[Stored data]

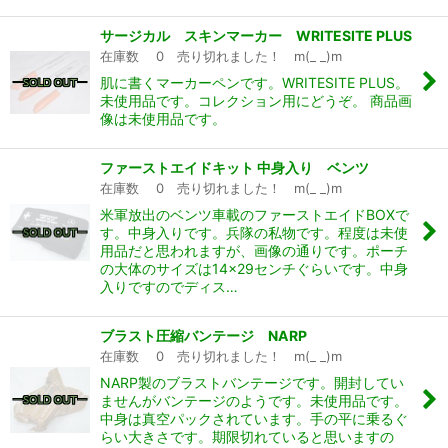
サージカル スキンマーカー WRITESITE PLUS
在庫数 0 売り切れました！ m(_ _)m
肌に書くマーカーペンです。WRITESITE PLUS。
未使用品です。コレクション用にどうぞ。 商品画
像は未使用品です。
ファーストエイドキット 中身入り ベンツ
在庫数 0 売り切れました！ m(_ _)m
米軍放出のベンツ車載のファーストエイドBOXで
す。中身入りです。兵隊の私物です。程度は未使
用品だと思われますが、画像の通りです。ポーチ
の大体のサイズは14×29センチぐらいです。中身
入りですのでディス…
ブラスト圧縮バンテージ NARP
在庫数 0 売り切れました！ m(_ _)m
NARP製のブラストバンテージです。開封してい
ませんがバンテージのようです。未使用品です。
中身は真空パックされています。手の平に乗るぐ
らい大きさです。期限切れていると思いますの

- Work to be completed -
Retype the entries verbatim and drop the pictures.

- Finished exercise -
サージカル スキンマーカー WRITESITE PLUS
在庫数 0 売り切れました！ m(_ _)m
肌に書くマーカーペンです。WRITESITE PLUS。
未使用品です。コレクション用にどうぞ。 商品画
像は未使用品です。
ファーストエイドキット 中身入り ベンツ
在庫数 0 売り切れました！ m(_ _)m
米軍放出のベンツ車載のファーストエイドBOXで
す。中身入りです。兵隊の私物です。程度は未使
用品だと思われますが、画像の通りです。ポーチ
の大体のサイズは14×29センチぐらいです。中身
入りですのでディス…
ブラスト圧縮バンテージ NARP
在庫数 0 売り切れました！ m(_ _)m
NARP製のブラストバンテージです。開封してい
ませんがバンテージのようです。未使用品です。
中身は真空パックされています。手の平に乗るぐ
らい大きさです。期限切れていると思いますの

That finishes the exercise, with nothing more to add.